Verbum finitum (inpeirator decreivit utei … servei … leiberei essent; agrum … item possidere habereque iousit) deutet wohl darauf, dass wir auch hier einen Auszug, nicht den vollen Wortlaut, vor uns haben.

Das Datum endlich, der 19. Januar (nach dem alten Kalender; nicht der 21., wie Renier nach dem cäsarischen Kalender angiebt) braucht nicht vom J. 566 verstanden zu werden, wie Renier meint. Paulus war Prätor zuerst für das Jahr 563/564; dann, nach erfolgter Prorogation, auch für 564/565; 565 erfocht er den Sieg über die Lusitaner, der ihm den Imperatortitel eintrug. Da das Amtsjahr mit dem 14. März ablief, so reicht das Jahr noch aus für den Sieg und die Erwerbung des Imperatortitels[1]. Und das passt auch sehr gut zu den Berichten über des Paulus Nachfolger L. Baebius Dives, der für 565/566 Prätor sein sollte[2], aber auf dem Marsch nach Hispanien in Folge seiner im Kampf mit den Ligurern erhaltenen Wunden in Massilia starb[3]: dadurch muss sich der Commandowechsel schon verzögert haben. Auf die Meldung von seinem Tod beauftragt der Senat den P. Iunius Brutus, der in Etrurien commandierte[4], die freigewordene Provinz zu übernehmen. Dort hatte inzwischen, nach dem oben schon angeführten Zeugniss des Livius, Paulus jenen Sieg erfochten, der ihm den Imperatortitel brachte, prius aliquanto, quam successor veniret; was nur auf den zunächst vorhergenannten Brutus bezogen werden kann, nicht (mit Weissenborn) auf den mittler Weile verstorbenen Dives. So erklärt es sich, dass der Commandowechsel, wie häufig auch sonst, erst nach Ablauf des Amtsjahres, wohl im Herbst des J. 565, stattfand. Dass das Decret im Lager erlassen worden ist, stimmt vortrefflich zu dem noch keineswegs befriedeten Zustand der Provinz.

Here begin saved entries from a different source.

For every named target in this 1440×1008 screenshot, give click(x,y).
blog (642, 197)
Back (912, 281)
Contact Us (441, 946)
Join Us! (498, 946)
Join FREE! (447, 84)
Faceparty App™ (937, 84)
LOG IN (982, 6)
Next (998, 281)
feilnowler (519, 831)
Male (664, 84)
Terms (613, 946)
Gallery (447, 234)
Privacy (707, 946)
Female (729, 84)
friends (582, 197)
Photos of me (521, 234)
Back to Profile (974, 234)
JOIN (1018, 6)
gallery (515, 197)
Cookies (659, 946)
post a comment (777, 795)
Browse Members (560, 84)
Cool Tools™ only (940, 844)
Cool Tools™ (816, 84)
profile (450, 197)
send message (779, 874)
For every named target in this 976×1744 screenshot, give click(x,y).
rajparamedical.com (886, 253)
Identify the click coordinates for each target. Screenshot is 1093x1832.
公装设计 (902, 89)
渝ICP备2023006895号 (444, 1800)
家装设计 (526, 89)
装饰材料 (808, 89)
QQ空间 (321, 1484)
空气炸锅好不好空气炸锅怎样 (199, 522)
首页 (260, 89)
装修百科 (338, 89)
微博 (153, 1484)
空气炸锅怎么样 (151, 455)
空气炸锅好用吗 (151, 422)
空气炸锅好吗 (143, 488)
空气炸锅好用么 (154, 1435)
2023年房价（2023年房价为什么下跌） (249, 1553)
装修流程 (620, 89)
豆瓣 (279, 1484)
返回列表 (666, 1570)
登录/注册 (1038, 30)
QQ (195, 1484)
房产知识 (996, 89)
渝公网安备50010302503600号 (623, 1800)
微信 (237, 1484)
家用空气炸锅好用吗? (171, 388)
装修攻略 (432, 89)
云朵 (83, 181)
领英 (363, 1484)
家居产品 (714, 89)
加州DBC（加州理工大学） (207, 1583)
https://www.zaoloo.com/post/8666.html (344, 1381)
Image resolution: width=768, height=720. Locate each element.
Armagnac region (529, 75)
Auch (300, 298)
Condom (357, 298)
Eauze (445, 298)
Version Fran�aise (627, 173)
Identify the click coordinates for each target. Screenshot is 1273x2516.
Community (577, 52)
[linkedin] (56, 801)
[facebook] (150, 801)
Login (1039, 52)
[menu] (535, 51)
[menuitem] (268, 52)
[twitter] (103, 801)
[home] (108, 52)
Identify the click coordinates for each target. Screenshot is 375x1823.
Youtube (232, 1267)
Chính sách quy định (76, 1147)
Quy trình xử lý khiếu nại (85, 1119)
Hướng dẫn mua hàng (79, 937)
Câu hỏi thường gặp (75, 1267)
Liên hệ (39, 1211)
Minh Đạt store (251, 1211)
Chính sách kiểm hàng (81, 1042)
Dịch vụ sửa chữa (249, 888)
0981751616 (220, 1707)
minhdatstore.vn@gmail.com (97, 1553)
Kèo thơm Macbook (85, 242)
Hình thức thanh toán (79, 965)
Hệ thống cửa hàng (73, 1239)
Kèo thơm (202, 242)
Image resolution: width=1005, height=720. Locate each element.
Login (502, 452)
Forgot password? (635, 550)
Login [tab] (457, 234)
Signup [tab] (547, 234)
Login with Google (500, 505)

Also kann darüber kein Zweifel sein, dass dies Decret in der That am 19. Januar des J. 565 (= 189 v. Chr.) erlassen worden ist. Mithin ist es um drei Jahr älter als die bisher bekannte älteste lateinische Urkunde auf Erz, die wir besitzen, das sogenannte Senatusconsult (richtiger der dasselbe referierende Brief der Consuln an eine bruttische Gemeinde), betreffend das Verbot der Bacchanalien[5]. Es


  1. S. darüber Mommsens Bemerkungen unten S. 262.
  2. Livius 37, 47, 8. 50, 8. 11.
  3. Livius 37, 57, 2.
  4. Livius 37, 57, 2.
  5. C. I. L. 1, 196.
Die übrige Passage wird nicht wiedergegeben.